*Task to carry out*. Return the lines below that contain the word "Optic".

Page-level text extractions
*** Begin section ***

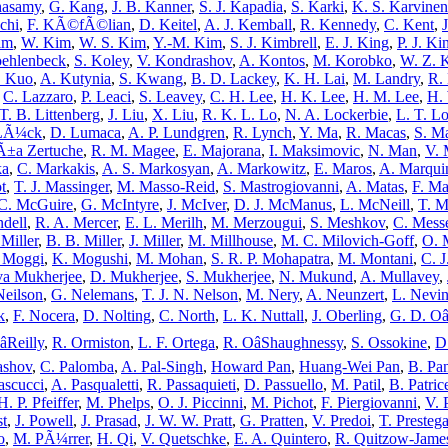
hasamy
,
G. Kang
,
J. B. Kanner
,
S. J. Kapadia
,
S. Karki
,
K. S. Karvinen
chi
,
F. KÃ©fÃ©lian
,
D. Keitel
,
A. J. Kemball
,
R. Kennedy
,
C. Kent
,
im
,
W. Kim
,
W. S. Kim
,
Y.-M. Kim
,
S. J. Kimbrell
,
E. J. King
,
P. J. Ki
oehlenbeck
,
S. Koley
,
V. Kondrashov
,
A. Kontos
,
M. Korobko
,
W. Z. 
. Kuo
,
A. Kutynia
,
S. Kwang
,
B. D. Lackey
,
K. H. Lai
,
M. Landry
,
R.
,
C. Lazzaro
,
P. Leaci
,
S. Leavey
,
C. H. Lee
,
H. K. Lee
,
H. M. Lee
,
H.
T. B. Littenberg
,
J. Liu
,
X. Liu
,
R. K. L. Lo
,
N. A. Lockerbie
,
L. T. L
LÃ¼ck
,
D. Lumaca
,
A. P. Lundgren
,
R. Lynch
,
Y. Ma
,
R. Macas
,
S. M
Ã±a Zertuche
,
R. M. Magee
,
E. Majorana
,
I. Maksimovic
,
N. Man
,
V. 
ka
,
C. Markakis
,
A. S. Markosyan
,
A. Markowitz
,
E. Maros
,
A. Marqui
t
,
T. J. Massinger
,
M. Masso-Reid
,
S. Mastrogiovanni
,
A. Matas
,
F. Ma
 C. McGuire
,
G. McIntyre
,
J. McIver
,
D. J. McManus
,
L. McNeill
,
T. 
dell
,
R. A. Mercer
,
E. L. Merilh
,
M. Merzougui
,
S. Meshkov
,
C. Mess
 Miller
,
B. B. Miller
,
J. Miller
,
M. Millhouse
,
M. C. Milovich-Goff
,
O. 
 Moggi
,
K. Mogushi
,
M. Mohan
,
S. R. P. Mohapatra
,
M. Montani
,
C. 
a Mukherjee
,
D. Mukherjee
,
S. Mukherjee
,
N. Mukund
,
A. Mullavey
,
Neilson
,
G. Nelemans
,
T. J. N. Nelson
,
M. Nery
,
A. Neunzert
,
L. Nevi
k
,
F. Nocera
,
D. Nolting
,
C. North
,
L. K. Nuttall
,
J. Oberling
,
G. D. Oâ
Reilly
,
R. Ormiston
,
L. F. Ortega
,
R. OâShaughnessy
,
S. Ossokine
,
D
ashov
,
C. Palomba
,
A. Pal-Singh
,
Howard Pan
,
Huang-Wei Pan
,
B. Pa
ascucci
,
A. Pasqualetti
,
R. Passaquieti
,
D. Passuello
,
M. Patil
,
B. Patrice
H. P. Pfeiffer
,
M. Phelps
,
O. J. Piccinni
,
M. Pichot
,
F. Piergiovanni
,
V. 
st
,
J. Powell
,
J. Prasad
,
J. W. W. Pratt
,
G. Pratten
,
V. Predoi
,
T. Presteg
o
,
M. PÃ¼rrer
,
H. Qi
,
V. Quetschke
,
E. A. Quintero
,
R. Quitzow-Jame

*** End section ***
*** Begin section ***

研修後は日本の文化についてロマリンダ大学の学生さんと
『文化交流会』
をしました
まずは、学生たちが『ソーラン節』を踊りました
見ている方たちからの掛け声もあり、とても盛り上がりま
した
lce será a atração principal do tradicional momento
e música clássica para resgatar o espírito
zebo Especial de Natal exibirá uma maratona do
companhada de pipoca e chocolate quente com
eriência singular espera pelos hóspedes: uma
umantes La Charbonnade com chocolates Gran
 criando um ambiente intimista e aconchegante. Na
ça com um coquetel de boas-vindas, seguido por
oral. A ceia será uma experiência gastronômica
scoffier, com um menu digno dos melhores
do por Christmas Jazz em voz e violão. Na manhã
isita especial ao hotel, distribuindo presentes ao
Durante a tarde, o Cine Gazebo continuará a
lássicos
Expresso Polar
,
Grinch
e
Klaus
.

*** End section ***
*** Begin section ***

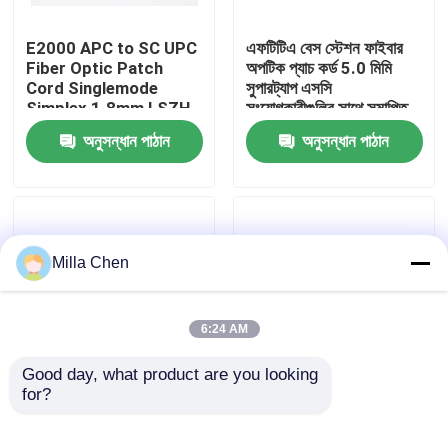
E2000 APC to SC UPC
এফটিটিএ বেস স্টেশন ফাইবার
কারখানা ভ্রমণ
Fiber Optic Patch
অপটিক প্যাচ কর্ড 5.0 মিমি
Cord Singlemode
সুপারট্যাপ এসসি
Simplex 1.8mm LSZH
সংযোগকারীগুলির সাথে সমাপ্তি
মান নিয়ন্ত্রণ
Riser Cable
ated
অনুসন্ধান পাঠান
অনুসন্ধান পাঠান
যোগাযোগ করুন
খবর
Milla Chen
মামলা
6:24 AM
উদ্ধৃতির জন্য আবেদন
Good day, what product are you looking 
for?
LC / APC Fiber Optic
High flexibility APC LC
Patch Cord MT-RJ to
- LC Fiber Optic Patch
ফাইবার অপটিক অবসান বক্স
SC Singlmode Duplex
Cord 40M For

*** End section ***

*Solved exercise*.
Fiber Optic Patch
LC / APC Fiber Optic
- LC Fiber Optic Patch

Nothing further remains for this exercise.